At 18, I went on the pill, which reduced a lot of the nausea and vomiting as well as relieving some of the pain. It was not until my early twenties that I relied more on natural health options. I found a great homeopath; she was the first person who suggested endometriosis as the cause for my various symptoms.
Until now, the only medical intervention had involved three hospital stints to check out pains on my right side - on the third visit, appendicitis was suspected, and so they removed it. As they did so, they also disentangled my bowel, which had adhered itself to my appendix. No other tests were done regarding this occurrence.
At 29, and out of the blue, I realised that I was pregnant, and along came our beautiful Saffron. When Saffron was about 10 months old, we decided that we'd try for another child when she turned one, as I was happy to have children close together. Well, a year came and went, and so did another and another. After three years trying to get pregnant, a good friend said that if it had not happened by now, perhaps we should get checked out.
We went to our GPs and started the process, including a consultation at the public fertility clinic at Wellington Hospital. My partner Rob's GP organised a sperm test for him, which showed he had low motility. Despite this, at the back of my mind, I didn't think we would need fertility treatment and that we would conceive before it was necessary.
Working only part-time, I realised that Saffron would soon be in school, and if another baby didn't happen, I would look at something job-wise that would be a long-term challenge. This is when I merged into MOBEA. I loved the label, which my good friend and now business partner Justine Stuart started during her pregnancy with her daughter Holly.
Six months later, I was still not pregnant, so we met with Fertility Associates to look into IVF. Rob was asked to have another sperm test, and I had a blood test to check my hormone levels and to determine where my ovulation cycle was at. I was also booked in for a laparoscopy to check if I had any fallopian tube blockages or signs of endometriosis.
Four months later, I was wheeled into hospital for the laparosopy, and it confirmed stage-two endometriosis. They found lesions in several places, and they also found that my right ovary was adhered to my pelvic wall, and the fallopian tube was closed and adhered to the ovary. This explains why my bowel was adhered to my appendix at the time of removal. It also means that I am able to conceive only every two months from my left ovary.
So with endo confirmed, the fertility clinic also had my blood results, indicating hormone and ovulation levels which showed an FSH level (follicle stimulating hormone) at the upper end of the normal limit. This is one of many factors that can contribute to infertility.
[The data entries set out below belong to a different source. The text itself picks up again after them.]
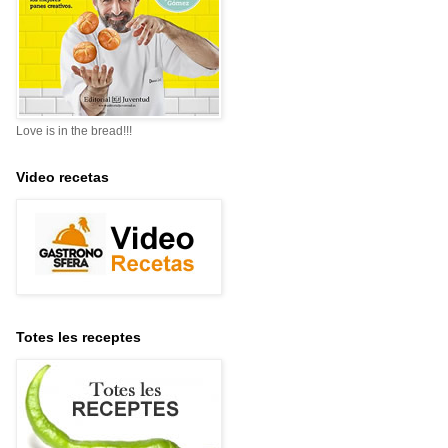
Love is in the bread!!!
Video recetas
Totes les receptes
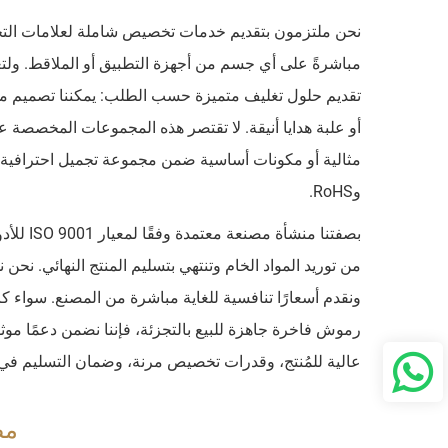
نحن ملتزمون بتقديم خدمات تخصيص شاملة لعلامات التجمي
تقديم حلول تغليف متميزة حسب الطلب: يمكننا تصميم 
أو علبة هدايا أنيقة. لا تقتصر هذه المجموعات المخصصة عل
وRoHS.
ونقدم أسعارًا تنافسية للغاية مباشرة من المصنع. سواء
عالية للمُنتج، وقدرات تخصيص مرنة، وضمان التسليم في 
مصنع 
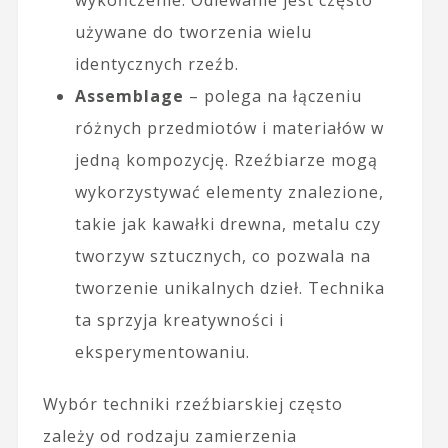
wykończenie. Odlewanie jest często
używane do tworzenia wielu
identycznych rzeźb.
Assemblage
– polega na łączeniu
różnych przedmiotów i materiałów w
jedną kompozycję. Rzeźbiarze mogą
wykorzystywać elementy znalezione,
takie jak kawałki drewna, metalu czy
tworzyw sztucznych, co pozwala na
tworzenie unikalnych dzieł. Technika
ta sprzyja kreatywności i
eksperymentowaniu.
Wybór techniki rzeźbiarskiej często
zależy od rodzaju zamierzenia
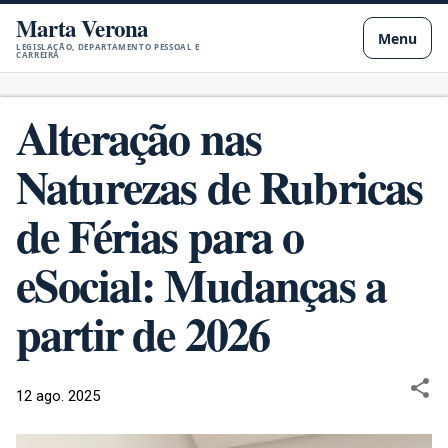
Marta Verona
Pular para o conteúdo principal
Menu
LEGISLAÇÃO, DEPARTAMENTO PESSOAL E
CARREIRA
Alteração nas
Naturezas de Rubricas
de Férias para o
eSocial: Mudanças a
partir de 2026
12 ago. 2025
Near on two years from the start of the process, Rob and I received confirmation that we had been accepted for funding and had been given a date for IVF treatment. With both of us having a few glitches in the process of making babies, we thanked our lucky stars that having Saffron was a miracle, and realised that if we really wanted another child, IVF was perhaps the answer.
So in February 2008, we embarked on the IVF process. The first live embryo did not result in a pregnancy, and we only had one frozen embryo left. I was very disappointed that I was not pregnant, and reluctant to give the embryo on ice a go. My husband was more optimistic, and said, "It's now or never - let's give this a try and, if we're unsuccessful, we will move on and be happy with our Saff."
I'm pleased he talked me into trying, as we now have our son Louis. Fortunately, we only had to only go through one cycle of treatment. I had a healthy pregnancy and loved the opportunity to wear the MOBEA label as a pregnant woman.
We count our blessings that our journey was not as long as some, and we still can't quite get used to the idea that we finally have the addition to the family we have all waited so long for.
In the back of my mind, I know that once my body has settled down after the pregnancy, various symptoms of endometriosis will return. I realise that it will never really go away for good, and it will always be a self-managing process; in what shape or form it will manifest will be a game of wait-and-see.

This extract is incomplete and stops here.